What is being asked => Lines before the one containing "un duel senzațional cu spaniolul" in the records below are to be left out; that line and all after it, through the end, are to be retyped exactly.

[[ Provided material open ]]

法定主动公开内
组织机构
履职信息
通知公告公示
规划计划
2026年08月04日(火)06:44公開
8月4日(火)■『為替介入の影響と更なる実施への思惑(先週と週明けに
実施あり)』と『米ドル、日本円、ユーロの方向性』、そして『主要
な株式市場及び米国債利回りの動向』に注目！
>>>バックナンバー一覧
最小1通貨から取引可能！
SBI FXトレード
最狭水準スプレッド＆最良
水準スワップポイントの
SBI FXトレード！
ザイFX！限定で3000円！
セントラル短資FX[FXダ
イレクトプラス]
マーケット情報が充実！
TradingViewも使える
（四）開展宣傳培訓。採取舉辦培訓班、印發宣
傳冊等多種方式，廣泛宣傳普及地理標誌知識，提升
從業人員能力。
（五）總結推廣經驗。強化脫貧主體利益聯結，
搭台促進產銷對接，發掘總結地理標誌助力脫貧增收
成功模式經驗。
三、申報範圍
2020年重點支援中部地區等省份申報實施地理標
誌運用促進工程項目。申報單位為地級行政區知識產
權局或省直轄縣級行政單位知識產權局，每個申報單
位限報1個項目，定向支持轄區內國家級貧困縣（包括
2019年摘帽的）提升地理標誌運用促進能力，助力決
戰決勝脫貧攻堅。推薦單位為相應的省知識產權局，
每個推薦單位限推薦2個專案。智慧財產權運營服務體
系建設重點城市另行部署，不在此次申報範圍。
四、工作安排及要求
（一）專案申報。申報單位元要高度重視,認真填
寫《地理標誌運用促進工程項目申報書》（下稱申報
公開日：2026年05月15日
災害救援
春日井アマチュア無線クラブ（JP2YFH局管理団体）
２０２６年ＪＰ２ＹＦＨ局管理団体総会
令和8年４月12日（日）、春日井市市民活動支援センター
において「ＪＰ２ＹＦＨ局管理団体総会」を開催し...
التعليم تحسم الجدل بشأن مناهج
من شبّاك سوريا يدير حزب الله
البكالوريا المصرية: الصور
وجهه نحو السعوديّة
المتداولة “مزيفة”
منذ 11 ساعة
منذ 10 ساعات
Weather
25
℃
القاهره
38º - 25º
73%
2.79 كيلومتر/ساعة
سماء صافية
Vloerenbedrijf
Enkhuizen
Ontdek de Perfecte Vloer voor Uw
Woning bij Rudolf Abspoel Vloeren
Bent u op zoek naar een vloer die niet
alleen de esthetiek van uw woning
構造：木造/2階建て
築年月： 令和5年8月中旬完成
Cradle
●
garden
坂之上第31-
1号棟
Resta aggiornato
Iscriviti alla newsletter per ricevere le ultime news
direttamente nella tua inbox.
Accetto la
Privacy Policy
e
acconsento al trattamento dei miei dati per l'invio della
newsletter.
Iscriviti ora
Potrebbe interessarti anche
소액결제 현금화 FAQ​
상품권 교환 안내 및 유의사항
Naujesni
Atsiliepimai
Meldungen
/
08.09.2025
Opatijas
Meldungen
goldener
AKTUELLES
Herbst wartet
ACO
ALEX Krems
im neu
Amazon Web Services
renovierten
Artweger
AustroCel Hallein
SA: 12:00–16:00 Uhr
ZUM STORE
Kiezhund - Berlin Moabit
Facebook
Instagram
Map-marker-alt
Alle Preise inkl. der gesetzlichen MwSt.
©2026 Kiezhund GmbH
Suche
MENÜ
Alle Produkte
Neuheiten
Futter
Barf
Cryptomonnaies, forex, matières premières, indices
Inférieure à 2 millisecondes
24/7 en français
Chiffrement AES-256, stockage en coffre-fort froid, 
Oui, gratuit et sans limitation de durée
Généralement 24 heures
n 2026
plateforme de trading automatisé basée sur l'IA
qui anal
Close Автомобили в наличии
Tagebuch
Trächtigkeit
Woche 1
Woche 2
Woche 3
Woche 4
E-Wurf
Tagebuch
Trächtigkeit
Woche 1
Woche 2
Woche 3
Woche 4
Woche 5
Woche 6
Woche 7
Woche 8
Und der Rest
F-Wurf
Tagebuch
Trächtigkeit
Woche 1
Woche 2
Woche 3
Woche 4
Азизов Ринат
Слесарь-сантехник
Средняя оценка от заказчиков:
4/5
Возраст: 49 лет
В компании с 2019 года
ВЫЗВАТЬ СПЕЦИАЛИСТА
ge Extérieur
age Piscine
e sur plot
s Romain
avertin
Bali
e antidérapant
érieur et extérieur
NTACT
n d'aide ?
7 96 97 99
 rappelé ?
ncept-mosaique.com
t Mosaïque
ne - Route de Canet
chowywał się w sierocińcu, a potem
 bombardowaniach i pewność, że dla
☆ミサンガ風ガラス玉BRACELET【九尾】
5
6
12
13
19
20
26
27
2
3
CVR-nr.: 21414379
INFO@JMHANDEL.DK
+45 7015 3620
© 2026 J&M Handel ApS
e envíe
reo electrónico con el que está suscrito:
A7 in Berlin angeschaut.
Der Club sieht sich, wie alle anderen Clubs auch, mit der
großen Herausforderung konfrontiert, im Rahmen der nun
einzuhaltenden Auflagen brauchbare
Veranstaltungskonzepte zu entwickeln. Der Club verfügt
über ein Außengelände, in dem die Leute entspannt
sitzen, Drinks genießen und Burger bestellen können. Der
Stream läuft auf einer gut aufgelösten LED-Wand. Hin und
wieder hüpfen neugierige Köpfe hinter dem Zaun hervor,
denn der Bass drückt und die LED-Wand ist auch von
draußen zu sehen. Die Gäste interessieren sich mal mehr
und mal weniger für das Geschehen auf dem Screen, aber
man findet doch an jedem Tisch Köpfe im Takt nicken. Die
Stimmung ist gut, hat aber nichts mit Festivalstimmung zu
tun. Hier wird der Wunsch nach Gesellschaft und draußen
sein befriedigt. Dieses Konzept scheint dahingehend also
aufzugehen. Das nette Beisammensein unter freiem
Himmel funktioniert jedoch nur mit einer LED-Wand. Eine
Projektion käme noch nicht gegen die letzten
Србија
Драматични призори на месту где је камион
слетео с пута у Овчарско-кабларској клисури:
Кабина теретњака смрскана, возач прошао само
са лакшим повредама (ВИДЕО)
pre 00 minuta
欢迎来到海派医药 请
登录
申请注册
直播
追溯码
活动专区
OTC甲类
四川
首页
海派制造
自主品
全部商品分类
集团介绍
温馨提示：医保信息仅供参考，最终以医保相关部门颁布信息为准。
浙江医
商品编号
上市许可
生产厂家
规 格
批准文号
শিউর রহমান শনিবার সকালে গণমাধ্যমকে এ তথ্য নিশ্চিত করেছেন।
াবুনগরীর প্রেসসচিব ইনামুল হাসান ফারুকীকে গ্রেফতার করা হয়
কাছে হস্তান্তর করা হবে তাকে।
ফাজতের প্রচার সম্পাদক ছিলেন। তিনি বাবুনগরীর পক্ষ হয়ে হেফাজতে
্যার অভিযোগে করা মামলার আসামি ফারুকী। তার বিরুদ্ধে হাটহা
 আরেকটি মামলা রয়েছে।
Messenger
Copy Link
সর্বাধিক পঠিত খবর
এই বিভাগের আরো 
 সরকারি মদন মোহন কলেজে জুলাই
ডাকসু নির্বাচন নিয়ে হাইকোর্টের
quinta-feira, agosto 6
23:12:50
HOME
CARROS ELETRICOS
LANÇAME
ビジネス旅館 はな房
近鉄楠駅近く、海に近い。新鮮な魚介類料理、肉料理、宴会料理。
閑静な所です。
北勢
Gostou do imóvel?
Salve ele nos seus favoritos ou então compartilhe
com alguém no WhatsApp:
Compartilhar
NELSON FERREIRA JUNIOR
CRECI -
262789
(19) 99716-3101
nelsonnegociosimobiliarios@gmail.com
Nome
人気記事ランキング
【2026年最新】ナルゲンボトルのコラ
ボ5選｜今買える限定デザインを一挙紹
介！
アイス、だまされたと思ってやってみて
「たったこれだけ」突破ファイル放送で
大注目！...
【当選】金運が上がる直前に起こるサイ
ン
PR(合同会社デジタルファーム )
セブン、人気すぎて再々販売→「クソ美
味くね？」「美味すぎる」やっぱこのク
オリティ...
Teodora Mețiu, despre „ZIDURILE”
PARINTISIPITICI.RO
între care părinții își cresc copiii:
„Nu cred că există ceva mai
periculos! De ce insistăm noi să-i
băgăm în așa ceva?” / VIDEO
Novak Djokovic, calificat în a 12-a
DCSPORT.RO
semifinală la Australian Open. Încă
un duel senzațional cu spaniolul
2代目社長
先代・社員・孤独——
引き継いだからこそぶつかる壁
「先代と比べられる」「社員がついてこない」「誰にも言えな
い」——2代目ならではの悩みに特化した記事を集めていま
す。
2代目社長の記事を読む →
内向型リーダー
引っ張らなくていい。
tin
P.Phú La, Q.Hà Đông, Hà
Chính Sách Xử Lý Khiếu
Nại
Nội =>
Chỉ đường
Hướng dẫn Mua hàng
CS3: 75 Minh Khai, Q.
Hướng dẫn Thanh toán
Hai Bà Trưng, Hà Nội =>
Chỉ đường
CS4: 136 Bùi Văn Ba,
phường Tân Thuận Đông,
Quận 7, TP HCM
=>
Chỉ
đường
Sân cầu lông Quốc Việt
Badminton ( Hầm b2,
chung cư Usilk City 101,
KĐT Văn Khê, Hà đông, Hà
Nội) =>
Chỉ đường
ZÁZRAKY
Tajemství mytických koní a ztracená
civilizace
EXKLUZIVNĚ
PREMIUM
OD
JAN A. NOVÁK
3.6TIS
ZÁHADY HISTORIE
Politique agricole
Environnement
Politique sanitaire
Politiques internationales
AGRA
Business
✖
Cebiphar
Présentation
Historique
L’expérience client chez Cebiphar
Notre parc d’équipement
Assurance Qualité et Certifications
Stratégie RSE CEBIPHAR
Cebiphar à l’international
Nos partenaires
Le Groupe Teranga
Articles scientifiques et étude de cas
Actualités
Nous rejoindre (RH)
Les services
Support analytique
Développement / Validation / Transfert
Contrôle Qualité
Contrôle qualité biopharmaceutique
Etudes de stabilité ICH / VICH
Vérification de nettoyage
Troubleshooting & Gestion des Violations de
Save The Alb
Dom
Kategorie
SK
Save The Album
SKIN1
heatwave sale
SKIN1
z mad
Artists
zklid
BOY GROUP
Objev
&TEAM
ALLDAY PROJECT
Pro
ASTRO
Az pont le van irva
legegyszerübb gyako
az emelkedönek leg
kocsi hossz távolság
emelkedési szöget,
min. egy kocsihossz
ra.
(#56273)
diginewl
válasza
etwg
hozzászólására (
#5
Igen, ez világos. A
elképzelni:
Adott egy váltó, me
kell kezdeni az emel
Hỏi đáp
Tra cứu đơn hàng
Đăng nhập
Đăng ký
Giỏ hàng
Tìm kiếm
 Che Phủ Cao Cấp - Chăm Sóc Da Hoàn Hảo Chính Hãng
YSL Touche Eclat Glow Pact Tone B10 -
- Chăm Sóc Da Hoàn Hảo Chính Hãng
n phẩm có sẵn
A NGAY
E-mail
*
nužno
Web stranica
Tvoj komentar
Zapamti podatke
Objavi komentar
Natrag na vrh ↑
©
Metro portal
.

[[ Provided material closed ]]

Output of the exercise =>
un duel senzațional cu spaniolul
2代目社長
先代・社員・孤独——
引き継いだからこそぶつかる壁
「先代と比べられる」「社員がついてこない」「誰にも言えな
い」——2代目ならではの悩みに特化した記事を集めていま
す。
2代目社長の記事を読む →
内向型リーダー
引っ張らなくていい。
tin
P.Phú La, Q.Hà Đông, Hà
Chính Sách Xử Lý Khiếu
Nại
Nội =>
Chỉ đường
Hướng dẫn Mua hàng
CS3: 75 Minh Khai, Q.
Hướng dẫn Thanh toán
Hai Bà Trưng, Hà Nội =>
Chỉ đường
CS4: 136 Bùi Văn Ba,
phường Tân Thuận Đông,
Quận 7, TP HCM
=>
Chỉ
đường
Sân cầu lông Quốc Việt
Badminton ( Hầm b2,
chung cư Usilk City 101,
KĐT Văn Khê, Hà đông, Hà
Nội) =>
Chỉ đường
ZÁZRAKY
Tajemství mytických koní a ztracená
civilizace
EXKLUZIVNĚ
PREMIUM
OD
JAN A. NOVÁK
3.6TIS
ZÁHADY HISTORIE
Politique agricole
Environnement
Politique sanitaire
Politiques internationales
AGRA
Business
✖
Cebiphar
Présentation
Historique
L’expérience client chez Cebiphar
Notre parc d’équipement
Assurance Qualité et Certifications
Stratégie RSE CEBIPHAR
Cebiphar à l’international
Nos partenaires
Le Groupe Teranga
Articles scientifiques et étude de cas
Actualités
Nous rejoindre (RH)
Les services
Support analytique
Développement / Validation / Transfert
Contrôle Qualité
Contrôle qualité biopharmaceutique
Etudes de stabilité ICH / VICH
Vérification de nettoyage
Troubleshooting & Gestion des Violations de
Save The Alb
Dom
Kategorie
SK
Save The Album
SKIN1
heatwave sale
SKIN1
z mad
Artists
zklid
BOY GROUP
Objev
&TEAM
ALLDAY PROJECT
Pro
ASTRO
Az pont le van irva
legegyszerübb gyako
az emelkedönek leg
kocsi hossz távolság
emelkedési szöget,
min. egy kocsihossz
ra.
(#56273)
diginewl
válasza
etwg
hozzászólására (
#5
Igen, ez világos. A
elképzelni:
Adott egy váltó, me
kell kezdeni az emel
Hỏi đáp
Tra cứu đơn hàng
Đăng nhập
Đăng ký
Giỏ hàng
Tìm kiếm
 Che Phủ Cao Cấp - Chăm Sóc Da Hoàn Hảo Chính Hãng
YSL Touche Eclat Glow Pact Tone B10 -
- Chăm Sóc Da Hoàn Hảo Chính Hãng
n phẩm có sẵn
A NGAY
E-mail
*
nužno
Web stranica
Tvoj komentar
Zapamti podatke
Objavi komentar
Natrag na vrh ↑
©
Metro portal
.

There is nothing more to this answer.